There was an event that generated the physical change, but the realization that only half of me had been able to smile for I'm not quite sure how long caught me off-guard. Only my left side, my female side, had the freedom to smile. The muscle and sinew of the right side of my face was locked, gritting its way through life and turning the simple act of smiling into a chore. The same right side that was subject to sinus pressure, toothaches, earaches and eye strain over the last few years. My right side, which holds my liver and gall bladder, the seats of anger and frustration. And lately, I have been particularly angry. So what brought about the change?
|Photo by Shawn Keagy|
Before the session, I picked up the Angel cards that were sitting on the waiting room table. From the deck I selected a card that said, “Time to let your past go.” Uh-huh. That would work very well as a theme for the session. There was a lot of grief about the past in the anger that had been rising to the surface recently, and it wanted to be seen, acknowledged and let go. I repeated the words “let go” as a mantra while Lucien, the practitioner who facilitated my healing, worked on my body. I wanted to encourage all the cobwebs of tension that were no longer useful—not in the present tense of my life—to exit. What I didn't expect was to get my smile back. But I did.
My face looks different.

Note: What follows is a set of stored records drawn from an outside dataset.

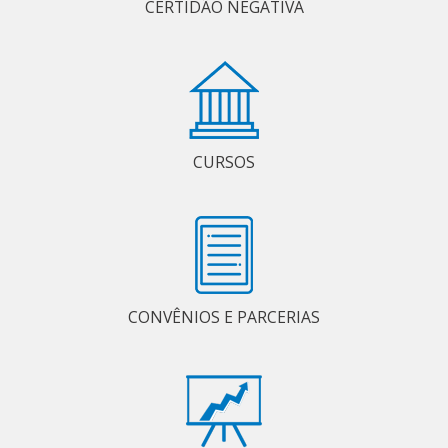
CERTIDÃO NEGATIVA
CURSOS
CONVÊNIOS E PARCERIAS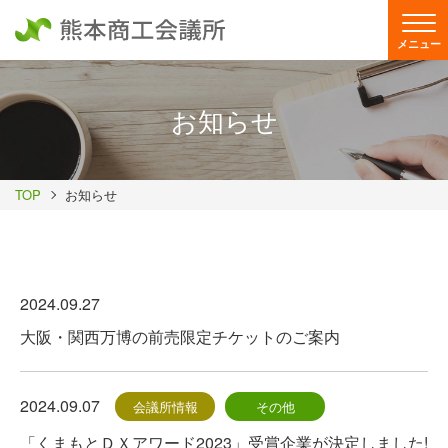
メニュー
お知らせ
TOP
お知らせ
2024.09.27
大阪・関西万博の前売限定チケットのご案内
2024.09.07
会議所情報
その他
「くまもとＤＸアワード2023」受賞企業が決定しました!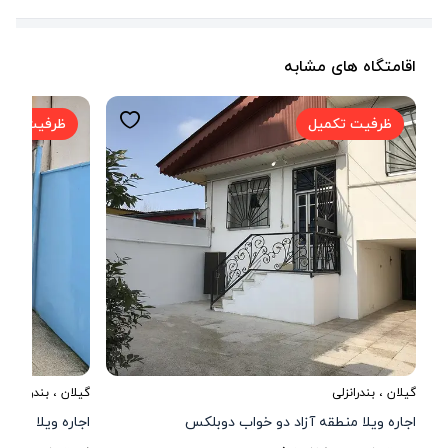
اقامتگاه های مشابه
ظرفیت تکمیل
ظرفیت تکم
گیلان
،
بندرانزلی
گیلان
،
بندرانزلی
اجاره ویلا منطقه آزاد دو خواب دوبلکس
اجاره ویلا تک خ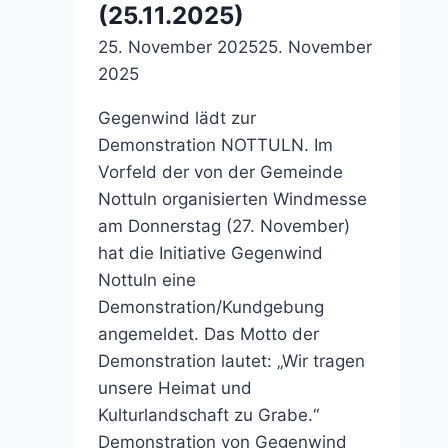
(25.11.2025)
25. November 2025
25. November
2025
Gegenwind lädt zur
Demonstration NOTTULN. Im
Vorfeld der von der Gemeinde
Nottuln organisierten Windmesse
am Donnerstag (27. November)
hat die Initiative Gegenwind
Nottuln eine
Demonstration/Kundgebung
angemeldet. Das Motto der
Demonstration lautet: „Wir tragen
unsere Heimat und
Kulturlandschaft zu Grabe.“
Demonstration von Gegenwind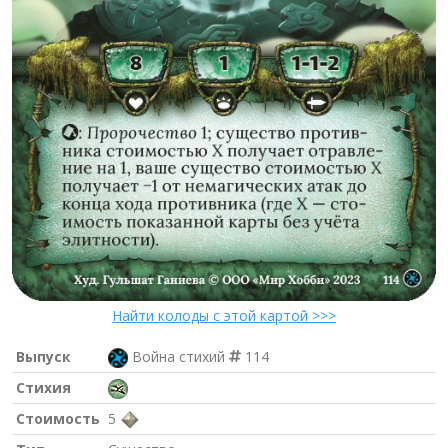
Найти колоды с этой картой >>>
Выпуск
Война стихий
114
Стихия
Стоимость
5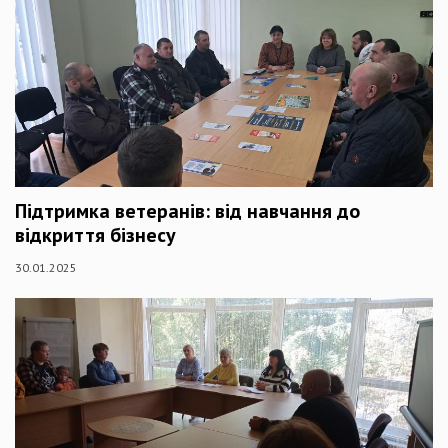
Підтримка ветеранів: від навчання до
відкриття бізнесу
30.01.2025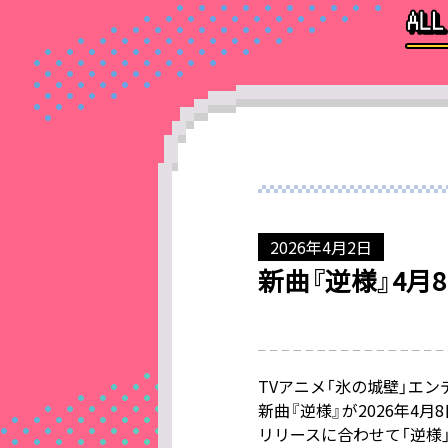
2026年4月2日
新曲『逆様』4月
TVアニメ「氷の城壁」エ
新曲『逆様』が2026年4月
リリースに合わせて「逆様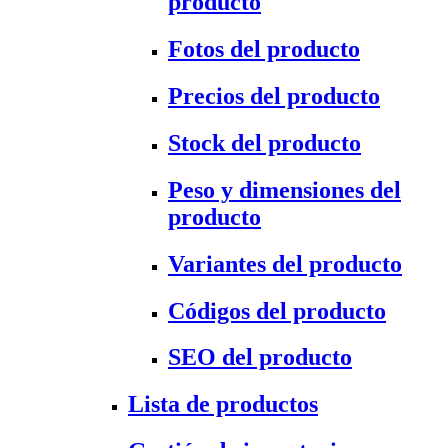
producto
Fotos del producto
Precios del producto
Stock del producto
Peso y dimensiones del
producto
Variantes del producto
Códigos del producto
SEO del producto
Lista de productos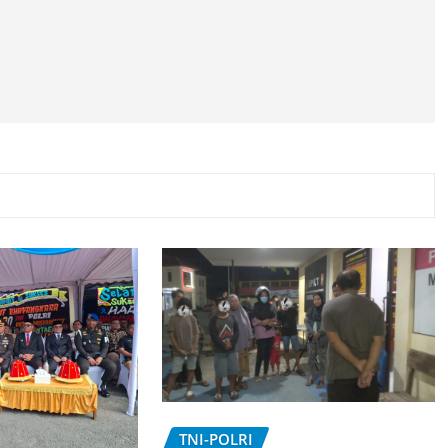
TNI-POLRI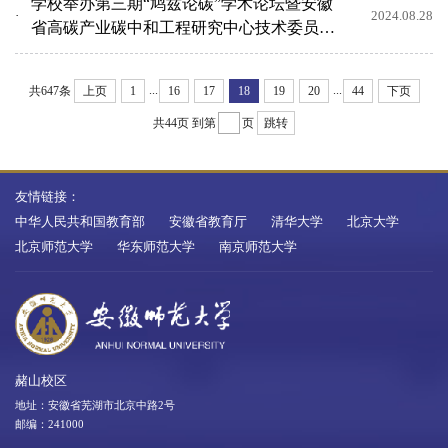
学校举办第三期“鸠兹论碳”学术论坛暨安徽
2024.08.28
省高碳产业碳中和工程研究中心技术委员会
会议
...
...
共647条
上页
1
16
17
18
19
20
44
下页
共44页
到第
页
跳转
友情链接：
中华人民共和国教育部
安徽省教育厅
清华大学
北京大学
北京师范大学
华东师范大学
南京师范大学
赭山校区
地址：安徽省芜湖市北京中路2号
邮编：241000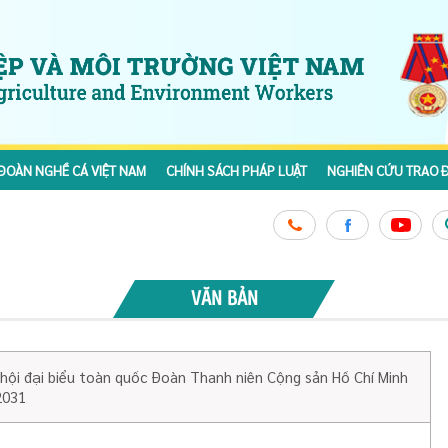
ĐOÀN NGHỀ CÁ VIỆT NAM
CHÍNH SÁCH PHÁP LUẬT
NGHIÊN CỨU TRAO Đ
VĂN BẢN
hội đại biểu toàn quốc Đoàn Thanh niên Cộng sản Hồ Chí Minh
2031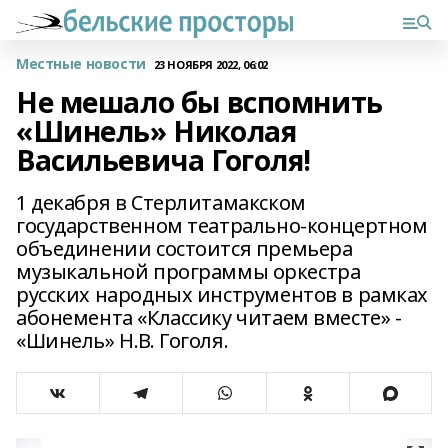
Местные новости
23 НОЯБРЯ 2022, 06:02
Не мешало бы вспомнить
«Шинель» Николая
Васильевича Гоголя!
1 декабря в Стерлитамакском
государственном театрально-концертном
объединении состоится премьера
музыкальной программы оркестра
русских народных инструментов в рамках
абонемента «Классику читаем вместе» -
«Шинель» Н.В. Гоголя.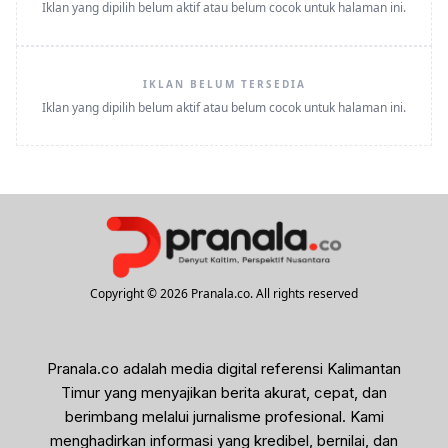
Iklan yang dipilih belum aktif atau belum cocok untuk halaman ini.
IKLAN BELUM TERSEDIA
Iklan yang dipilih belum aktif atau belum cocok untuk halaman ini.
Copyright © 2026 Pranala.co. All rights reserved
Pranala.co adalah media digital referensi Kalimantan
Timur yang menyajikan berita akurat, cepat, dan
berimbang melalui jurnalisme profesional. Kami
menghadirkan informasi yang kredibel, bernilai, dan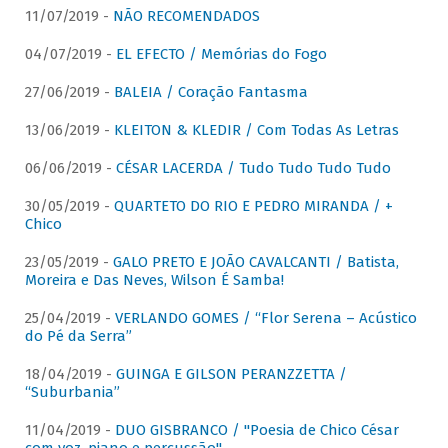
11/07/2019 -
NÃO RECOMENDADOS
04/07/2019 -
EL EFECTO / Memórias do Fogo
27/06/2019 -
BALEIA / Coração Fantasma
13/06/2019 -
KLEITON & KLEDIR / Com Todas As Letras
06/06/2019 -
CÉSAR LACERDA / Tudo Tudo Tudo Tudo
30/05/2019 -
QUARTETO DO RIO E PEDRO MIRANDA / +
Chico
23/05/2019 -
GALO PRETO E JOÃO CAVALCANTI / Batista,
Moreira e Das Neves, Wilson É Samba!
25/04/2019 -
VERLANDO GOMES / “Flor Serena – Acústico
do Pé da Serra”
18/04/2019 -
GUINGA E GILSON PERANZZETTA /
“Suburbania”
11/04/2019 -
DUO GISBRANCO / "Poesia de Chico César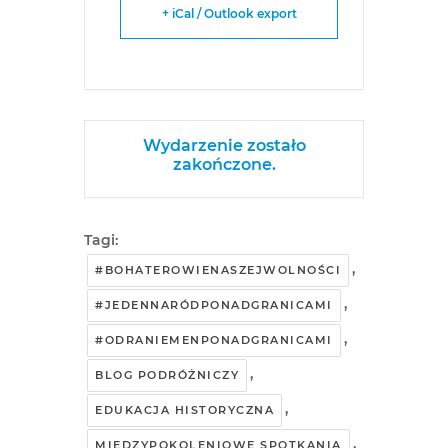
+ iCal / Outlook export
Wydarzenie zostało
zakończone.
Tagi:
,
#BOHATEROWIENASZEJWOLNOŚCI
,
#JEDENNARÓDPONADGRANICAMI
,
#ODRANIEMENPONADGRANICAMI
,
BLOG PODRÓŻNICZY
,
EDUKACJA HISTORYCZNA
,
MIĘDZYPOKOLENIOWE SPOTKANIA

I think I look younger, like the girl I remember before I started carrying the world on my right side like a warrior. And when I try to remember that girl, I have to reach back, way back to a picture of a toddler in a high chair with a grin as wide as the ear of corn she is eating. Before I began connecting with others by offering my help rather than just by being me. Was it possible to retrieve the freedom to be myself by retrieving my smile?
Since my cranial-sacral session, I have noticed a difference in my ability to weather the bumps in the road as they come along. Over the weekend, I found myself dancing in the surf with my daughter on a day too cold for most grown-ups to enter the water, and I really enjoyed it. It was not my usual mode of experiencing the joy via my daughter's smiles and giggles (which are pretty wonderful, by the way) but jumping and dancing in the surf for the simple pleasure it gave me. And these healing modalities just release physical tension, right?
Looking at my new, old smile, what startles me is how the physical limitations of my face were limiting my expression and not just my ability to smile. Research supports that the simple act of smiling can change your mood. What if over time the pressure in my life made it physically difficult for me to smile? And if it was difficult to shape my face into a smile, was that limitation in range of motion limiting my ability to experience humor and joy—limiting my ability to laugh at myself and to let things roll off my shoulders?
When I smile now, I see two definitive dimples. I feel my right ear rise up just a bit to match my left. And I breathe in, deeply. Lucien says that there is room for more release. A bigger smile? I'll take it.